What is being asked
In the records below, find the line containing "marketer or not, you" and the line containing "Once it’s dry, take". Give again exactly those lines and every line between them, omitting the pictures.

Excerpted data

::::::::

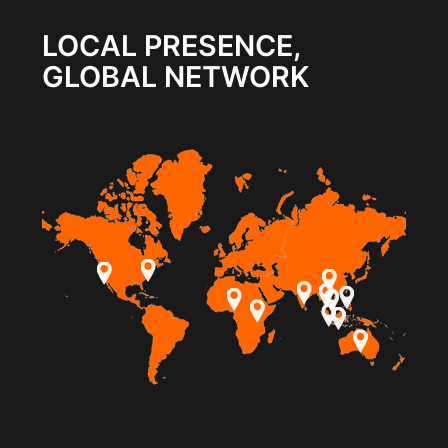
LOCAL PRESENCE,
GLOBAL NETWORK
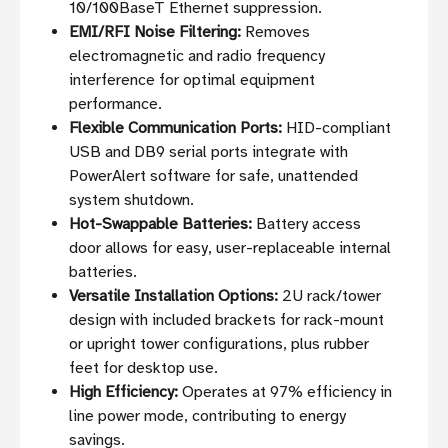
10/100BaseT Ethernet suppression.
EMI/RFI Noise Filtering:
Removes
electromagnetic and radio frequency
interference for optimal equipment
performance.
Flexible Communication Ports:
HID-compliant
USB and DB9 serial ports integrate with
PowerAlert software for safe, unattended
system shutdown.
Hot-Swappable Batteries:
Battery access
door allows for easy, user-replaceable internal
batteries.
Versatile Installation Options:
2U rack/tower
design with included brackets for rack-mount
or upright tower configurations, plus rubber
feet for desktop use.
High Efficiency:
Operates at 97% efficiency in
line power mode, contributing to energy
savings.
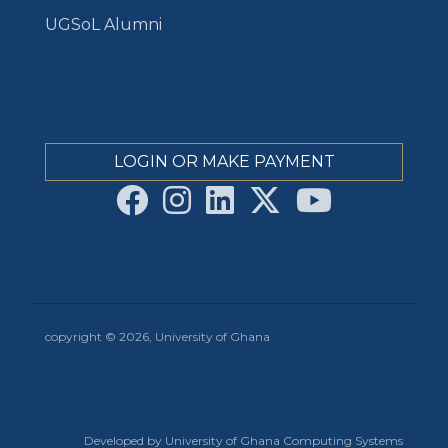
UGSoL Alumni
LOGIN OR MAKE PAYMENT
copyright © 2026, University of Ghana
Developed by University of Ghana Computing Systems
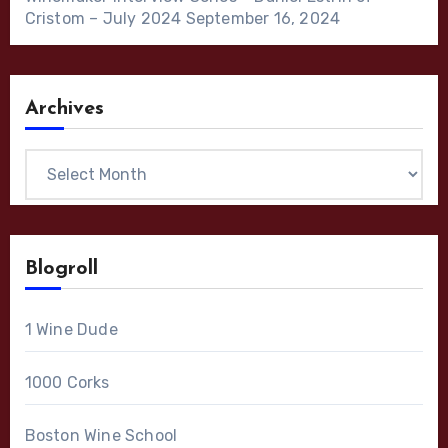
Cristom – July 2024
September 16, 2024
Archives
Archives
Blogroll
1 Wine Dude
1000 Corks
Boston Wine School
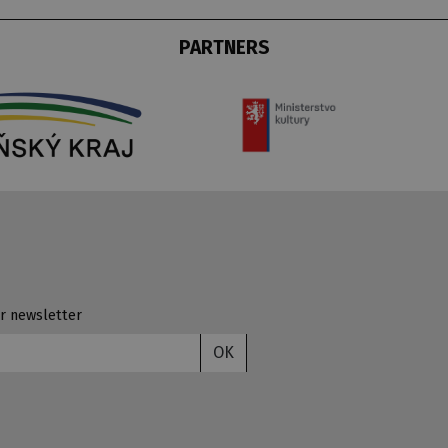
PARTNERS
r newsletter
OK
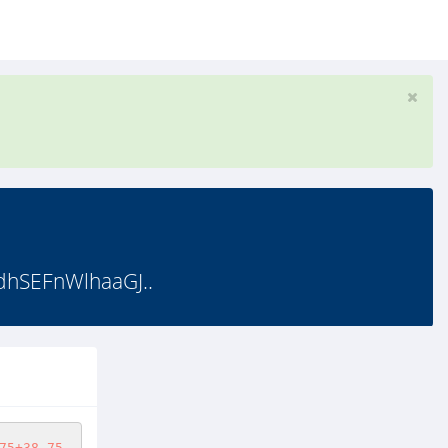
hSEFnWlhaaGJ..
75+38.75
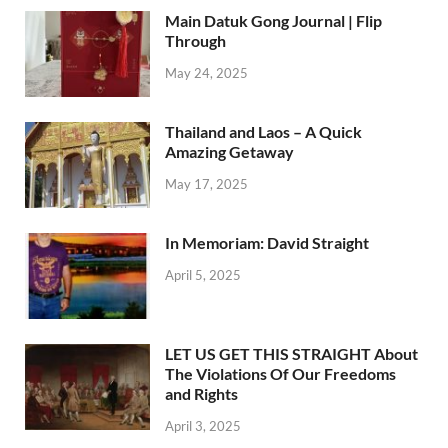
Main Datuk Gong Journal | Flip
Through
May 24, 2025
Thailand and Laos – A Quick
Amazing Getaway
May 17, 2025
In Memoriam: David Straight
April 5, 2025
LET US GET THIS STRAIGHT About
The Violations Of Our Freedoms
and Rights
April 3, 2025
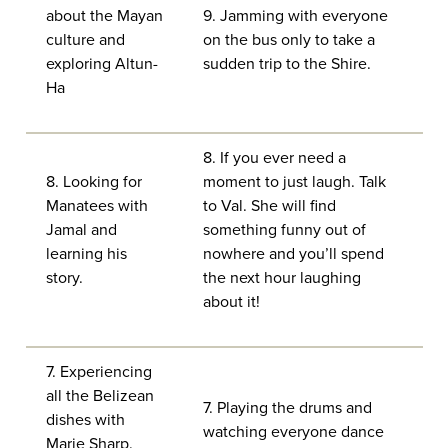
about the Mayan
9. Jamming with everyone
culture and
on the bus only to take a
exploring Altun-
sudden trip to the Shire.
Ha
8. If you ever need a
8. Looking for
moment to just laugh. Talk
Manatees with
to Val. She will find
Jamal and
something funny out of
learning his
nowhere and you’ll spend
story.
the next hour laughing
about it!
7. Experiencing
all the Belizean
7. Playing the drums and
dishes with
watching everyone dance
Marie Sharp.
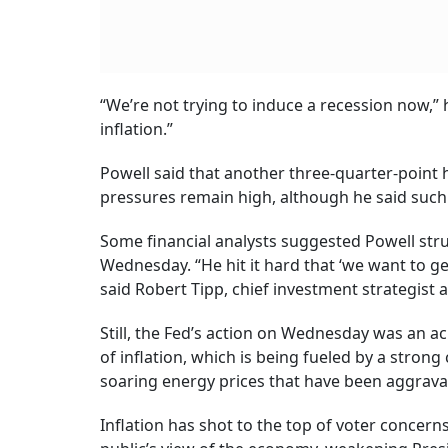
“We’re not trying to induce a recession now,” h
inflation.”
Powell said that another three-quarter-point hik
pressures remain high, although he said suc
Some financial analysts suggested Powell stru
Wednesday. “He hit it hard that ‘we want to get
said Robert Tipp, chief investment strategist
Still, the Fed’s action on Wednesday was an a
of inflation, which is being fueled by a stro
soaring energy prices that have been aggravat
Inflation has shot to the top of voter concer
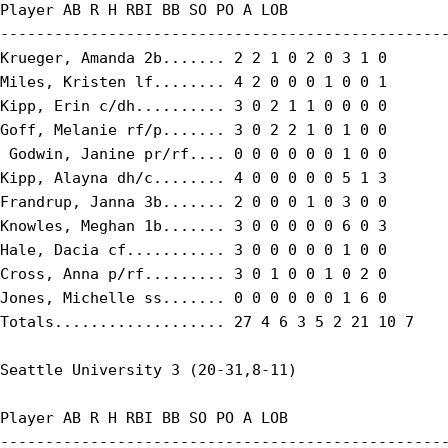
Player AB R H RBI BB SO PO A LOB

--------------------------------------------------
Krueger, Amanda 2b....... 2 2 1 0 2 0 3 1 0

Miles, Kristen lf........ 4 2 0 0 0 1 0 0 1

Kipp, Erin c/dh.......... 3 0 2 1 1 0 0 0 0

Goff, Melanie rf/p....... 3 0 2 2 1 0 1 0 0

 Godwin, Janine pr/rf.... 0 0 0 0 0 0 1 0 0

Kipp, Alayna dh/c........ 4 0 0 0 0 0 5 1 3

Frandrup, Janna 3b....... 2 0 0 0 1 0 3 0 0

Knowles, Meghan 1b....... 3 0 0 0 0 0 6 0 3

Hale, Dacia cf........... 3 0 0 0 0 0 1 0 0

Cross, Anna p/rf......... 3 0 1 0 0 1 0 2 0

Jones, Michelle ss....... 0 0 0 0 0 0 1 6 0

Totals................... 27 4 6 3 5 2 21 10 7

Seattle University 3 (20-31,8-11)

Player AB R H RBI BB SO PO A LOB

--------------------------------------------------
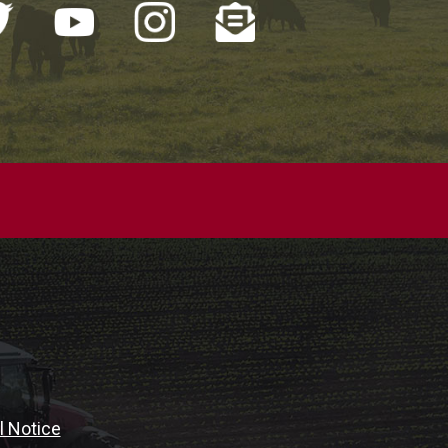
l Notice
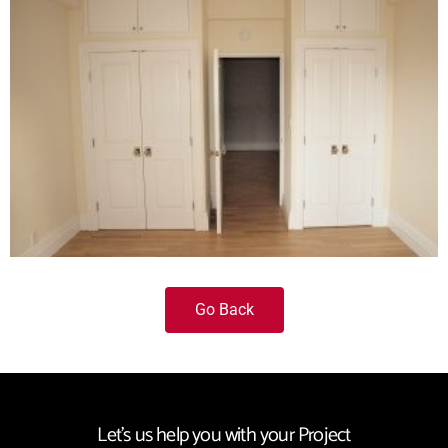
Go Back
Let's us help you with your Project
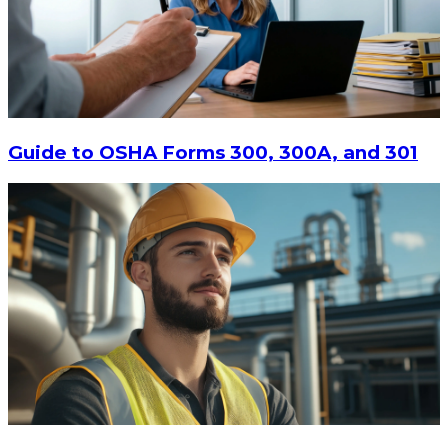
$13.14
-
$17.52
CHOOSE OPTIONS
Guide to OSHA Forms 300, 300A, and 301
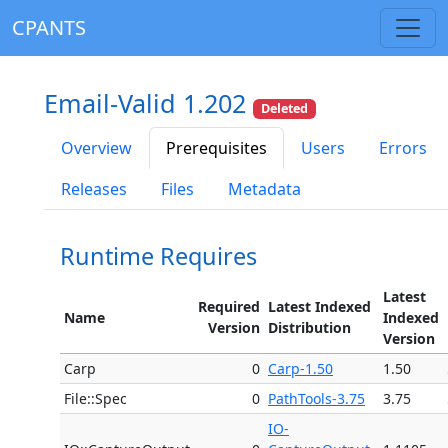
CPANTS
Email-Valid 1.202
Deleted
Overview
Prerequisites
Users
Errors
Releases
Files
Metadata
Runtime Requires
Latest
Required
Latest Indexed
Name
Indexed
Version
Distribution
Version
Carp
0
Carp-1.50
1.50
File::Spec
0
PathTools-3.75
3.75
IO-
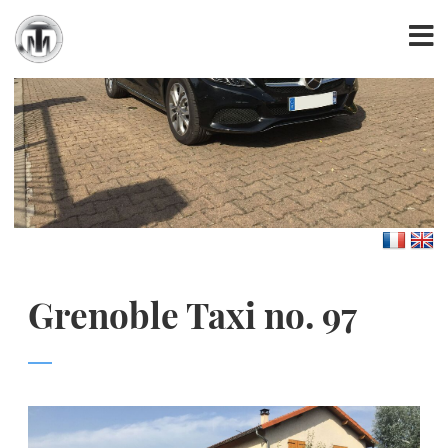
Grenoble Taxi no. 97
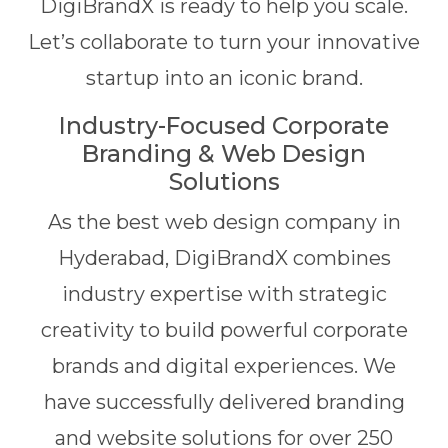
DigiBrandX is ready to help you scale.
Let’s collaborate to turn your innovative
startup into an iconic brand.
Industry-Focused Corporate
Branding & Web Design
Solutions
As the best web design company in
Hyderabad, DigiBrandX combines
industry expertise with strategic
creativity to build powerful corporate
brands and digital experiences. We
have successfully delivered branding
and website solutions for over 250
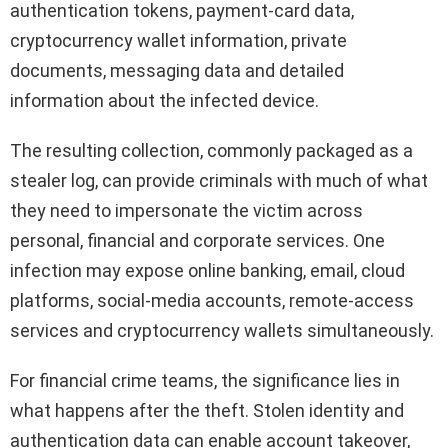
authentication tokens, payment-card data,
cryptocurrency wallet information, private
documents, messaging data and detailed
information about the infected device.
The resulting collection, commonly packaged as a
stealer log, can provide criminals with much of what
they need to impersonate the victim across
personal, financial and corporate services. One
infection may expose online banking, email, cloud
platforms, social-media accounts, remote-access
services and cryptocurrency wallets simultaneously.
For financial crime teams, the significance lies in
what happens after the theft. Stolen identity and
authentication data can enable account takeover,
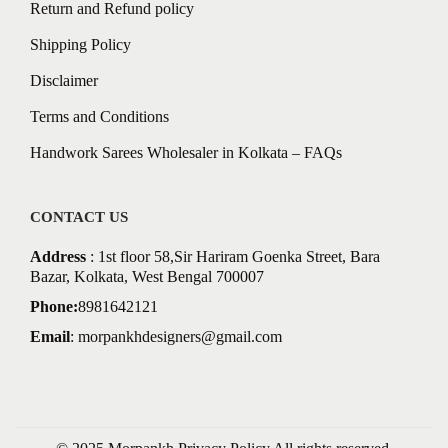
Return and Refund policy
Shipping Policy
Disclaimer
Terms and Conditions
Handwork Sarees Wholesaler in Kolkata – FAQs
CONTACT US
Address
: 1st floor 58,Sir Hariram Goenka Street, Bara
Bazar, Kolkata, West Bengal 700007
Phone:
8981642121
Email
:
morpankhdesigners@gmail.com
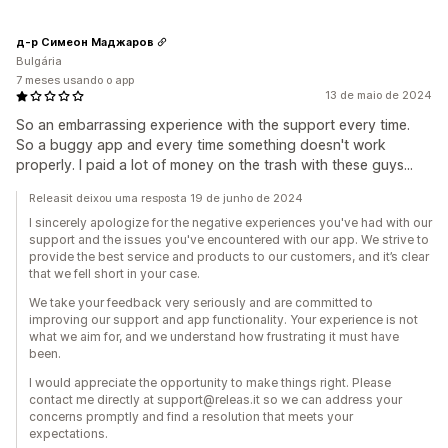
д-р Симеон Маджаров
Bulgária
7 meses usando o app
13 de maio de 2024
So an embarrassing experience with the support every time.
So a buggy app and every time something doesn't work
properly. I paid a lot of money on the trash with these guys...
Releasit deixou uma resposta 19 de junho de 2024
I sincerely apologize for the negative experiences you've had with our
support and the issues you've encountered with our app. We strive to
provide the best service and products to our customers, and it’s clear
that we fell short in your case.
We take your feedback very seriously and are committed to
improving our support and app functionality. Your experience is not
what we aim for, and we understand how frustrating it must have
been.
I would appreciate the opportunity to make things right. Please
contact me directly at support@releas.it so we can address your
concerns promptly and find a resolution that meets your
expectations.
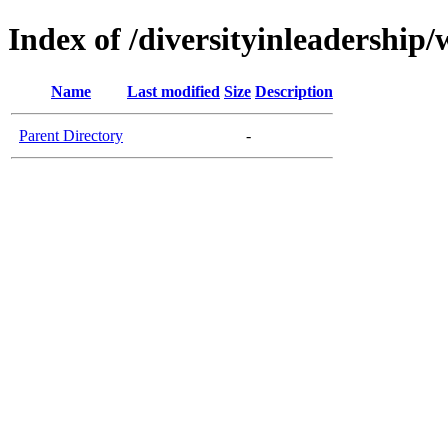
Index of /diversityinleadership
Name
Last modified
Size
Description
Parent Directory
-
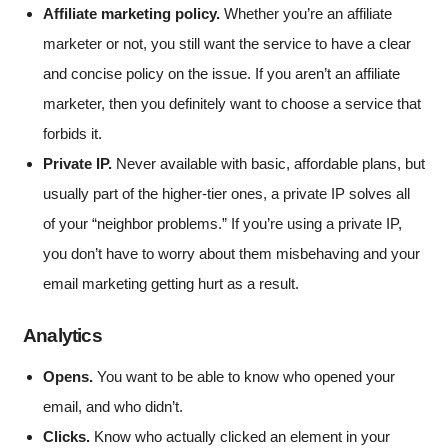
Affiliate marketing policy.
Whether you’re an affiliate
marketer or not, you still want the service to have a clear
and concise policy on the issue. If you aren’t an affiliate
marketer, then you definitely want to choose a service that
forbids it.
Private IP.
Never available with basic, affordable plans, but
usually part of the higher-tier ones, a private IP solves all
of your “neighbor problems.” If you’re using a private IP,
you don’t have to worry about them misbehaving and your
email marketing getting hurt as a result.
Analytics
Opens.
You want to be able to know who opened your
email, and who didn’t.
Clicks.
Know who actually clicked an element in your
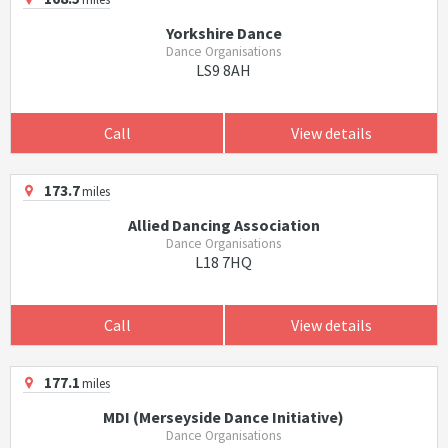
Yorkshire Dance
Dance Organisations
LS9 8AH
Call
View details
173.7
miles
Allied Dancing Association
Dance Organisations
L18 7HQ
Call
View details
177.1
miles
MDI (Merseyside Dance Initiative)
Dance Organisations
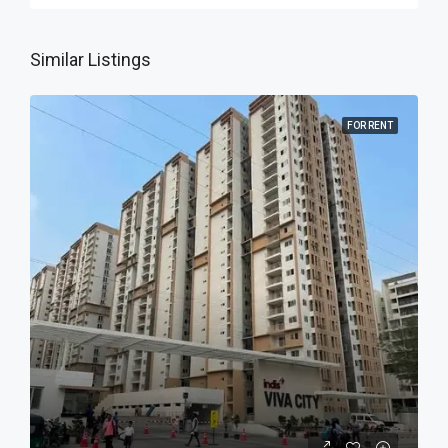
Similar Listings
FOR RENT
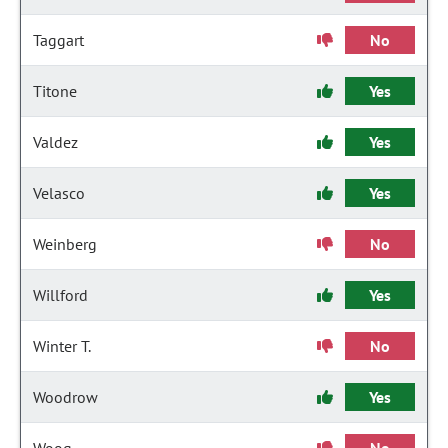
Taggart
No
Titone
Yes
Valdez
Yes
Velasco
Yes
Weinberg
No
Willford
Yes
Winter T.
No
Woodrow
Yes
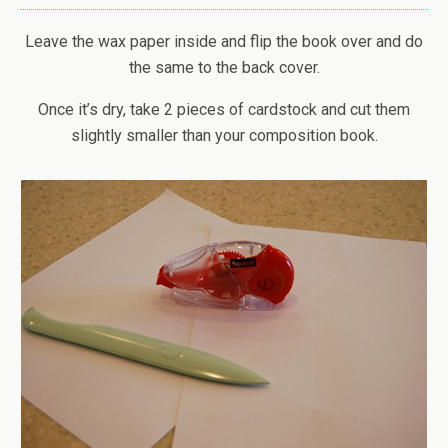
Leave the wax paper inside and flip the book over and do
the same to the back cover.
Once it’s dry, take 2 pieces of cardstock and cut them
slightly smaller than your composition book.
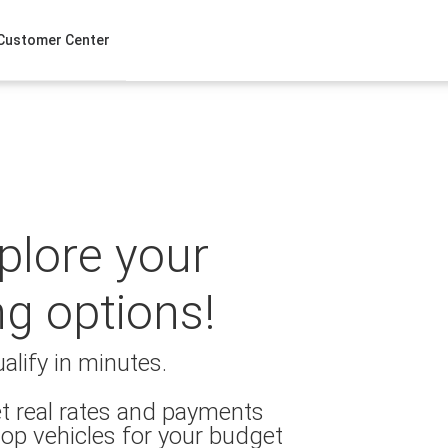
Customer Center
xplore your
ng options!
alify in minutes.
t real rates and payments
op vehicles for your budget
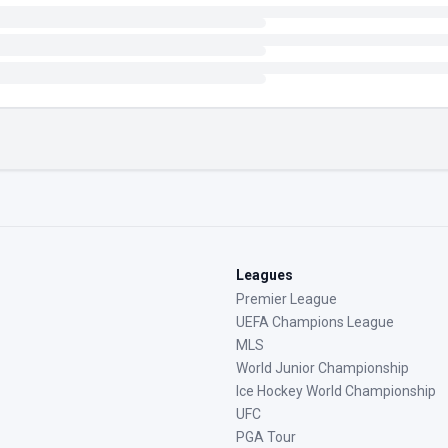
Leagues
Premier League
UEFA Champions League
MLS
World Junior Championship
Ice Hockey World Championship
UFC
PGA Tour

::::::::

Task result
marketer or not, you still want the service to have a clear
and concise policy on the issue. If you aren’t an affiliate
marketer, then you definitely want to choose a service that
forbids it.
Private IP.
Never available with basic, affordable plans, but
usually part of the higher-tier ones, a private IP solves all
of your “neighbor problems.” If you’re using a private IP,
you don’t have to worry about them misbehaving and your
email marketing getting hurt as a result.
Analytics
Opens.
You want to be able to know who opened your
email, and who didn’t.
Clicks.
Know who actually clicked an element in your
Yorkshire Dance
Dance Organisations
LS9 8AH
Call
View details
173.7
miles
Allied Dancing Association
Dance Organisations
L18 7HQ
Call
View details
177.1
miles
MDI (Merseyside Dance Initiative)
Dance Organisations
Similar Listings
FOR RENT
Taggart
No
Titone
Yes
Valdez
Yes
Velasco
Yes
Weinberg
No
Willford
Yes
Winter T.
No
Woodrow
Yes
Leave the wax paper inside and flip the book over and do
the same to the back cover.
Once it’s dry, take 2 pieces of cardstock and cut them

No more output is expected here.